NU Online News Service, May 20, 2004, 6:17 p.m. EDT – A key pension group says the federal government should make all defined benefit plans, including very small 412(i) plans, file annual Form 5500-series tax forms.[@@]
Requiring 412(i) plans with less than $100,000 in assets to file annual tax forms with the Internal Revenue Service would help the IRS maintain the integrity of the 412(i) plan market, according to a group of 5 leaders of the American Society of Pension Actuaries, Arlington, Va.
“Apparently, some promoters of 412(i) plans are encouraging sponsors of owner-only plans to structure their programs so that the value of the insurance products funding the plan never reaches $100,000,” the actuaries write in a letter commenting on IRS efforts to update 412(i) plan regulations.
Some plan sponsors think that avoiding Form 5500 filings can help them “hide” from the IRS and avoid plan audits, the ASPA actuaries write.
The authors of the letter include ASPA Executive Director Brian Graff, the chair of ASPA’s administration relations committee and the 3 co-chairs of ASPA’s government affairs committee.
Section 412(i) of the Internal Revenue Code lets employers use guaranteed life insurance policies and annuity contracts to fund simple defined benefit retirement plans.
Because the sponsors must use funding vehicles that offer guaranteed benefits, the IRS exempts them from some of the recordkeeping requirements and other requirements that it imposes on bigger, more complicated defined benefit plans, including annual Form 5500 filing requirements.
In the 1990s, business owners were more interested in defined contribution plans than defined benefit plans, but 412(i) plans have been getting more attention since the stock market slumped in 2001. Some business owners like the idea of guaranteeing large, steady retirement benefit payments, and owners also have discovered that the low rates of return on guaranteed plan funding vehicles mean that they can deduct huge plan contributions from taxable income.
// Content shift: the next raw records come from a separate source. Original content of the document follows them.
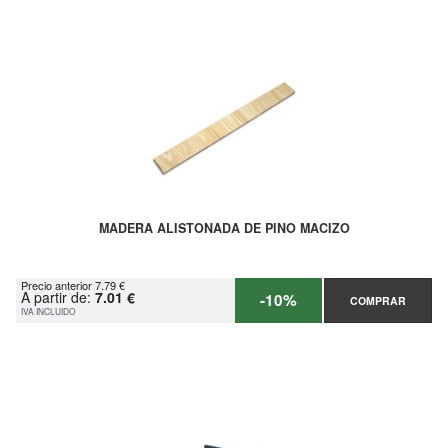
MADERA ALISTONADA DE PINO MACIZO
Precio anterior 7.79 €
A partir de:
7.01 €
-10%
COMPRAR
IVA INCLUIDO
The IRS has been looking at the 412(i) plan market because of allegations that some companies have been selling overly aggressive life insurance policies, or “sponge policies,” that have an artificially high annual premium and a suppressed cash value in the first several years of the policy’s existence, according to the authors of the ASPA comment letter.
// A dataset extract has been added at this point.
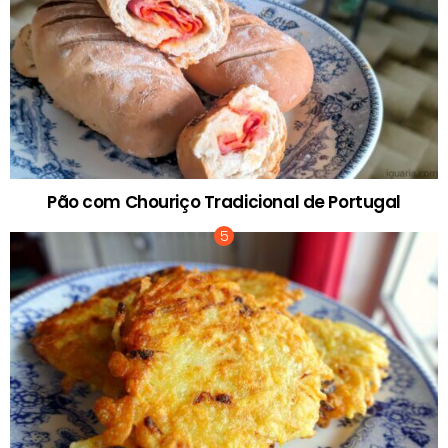
Pão com Chouriço Tradicional de Portugal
Promoters also design the typical aggressive sponge policy so that the cash value will go up dramatically after the anticipated distribution from the plan to the insured, the ASPA leaders write.
The sponge policies artificially inflate 412(i) plan sponsors’ tax deductions and artificially deflate the amount of taxes that participants pay on the distributions, the ASPA leaders write.
The IRS has proposed a regulation that would affect valuation of life policies in all defined benefit pension plans, not just 412(i) plans.
The ASPA leaders argue that the IRS should explicitly state its intent to prohibit use of sponge policies in the 412(i) market.
The authors of the comment letter also recommend that the IRS come up with a clear-cut way to value the life insurance policies and annuities used to fund 412(i) plans and other defined benefit plans, to ease the worries of legitimate sponsors and keep sponsors of abusive plans from taking advantage of imprecise language.